À propos de la RSE, le groupe Socialistes et apparentés s'est prononcé en demandant un rapport dans le cadre de la proposition de loi que nous avons déposée en janvier. Nous avons en outre affiné nos travaux dans deux directions.
Un amendement tend à demander l'élargissement des marchés publics en tenant compte de la RSE pour définir un cadre plus privilégié. Il s'agit, en d'autres termes, d'une réforme du code des marchés publics qui serait amorcée avec cette loi et permettrait d'orienter clairement la commande publique vers les entreprises les plus vertueuses.
Plus largement, nous militons clairement pour une sortie du reporting issu des réformes de 2008, défini par les directives européennes élaborées après la crise financière et adoptées en 2012 dans notre pays. Nous souhaitons créer un nouvel âge de la RSE, qui doit absolument prendre la forme d'un label public reposant sur une dizaine de critères qui pourraient être élaborés par le Parlement, en dialogue avec le Gouvernement, pour servir de référence à un reporting fondé sur une boussole publique.
Aujourd'hui, le B2B – business to business – pratiqué dans le cadre du reporting ne paraît pas du tout adapté : il faut sortir du cercle privé, d'une sorte d'autosatisfaction, car la capacité de changement en entreprise nous paraît vraiment trop faible par rapport aux enjeux sociaux et environnementaux. Nous proposons donc de changer d'échelle.
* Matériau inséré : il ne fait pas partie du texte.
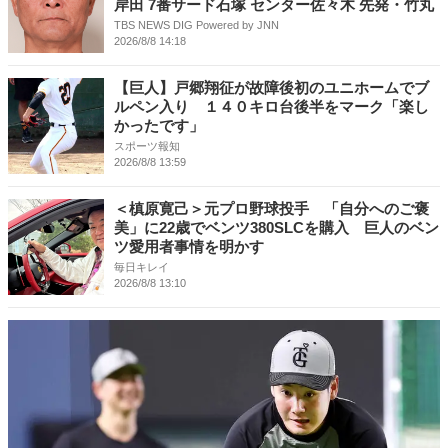
岸田 7番サード石塚 センター佐々木 先発・竹丸
TBS NEWS DIG Powered by JNN
2026/8/8 14:18
【巨人】戸郷翔征が故障後初のユニホームでブ
ルペン入り １４０キロ台後半をマーク「楽し
かったです」
スポーツ報知
2026/8/8 13:59
＜槙原寛己＞元プロ野球投手 「自分へのご褒
美」に22歳でベンツ380SLCを購入 巨人のベン
ツ愛用者事情を明かす
毎日キレイ
2026/8/8 13:10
En tant que sociaux-démocrates, nous affirmons avec force que la puissance publique doit se réapproprier la norme culturelle. Ce n'est pas aux grandes entreprises ni aux sociétés de notation de dire ce qui est bon pour l'entreprise au XXIe siècle. Selon nous, l'authentique changement, c'est la puissance publique qui, tous les cinq ans – avec une marge de négociation qui pourrait être de 20 % des critères à chaque renouvellement démocratique, pour assurer une stabilité aux entreprises – , fixe la norme de ce qu'est une bonne entreprise.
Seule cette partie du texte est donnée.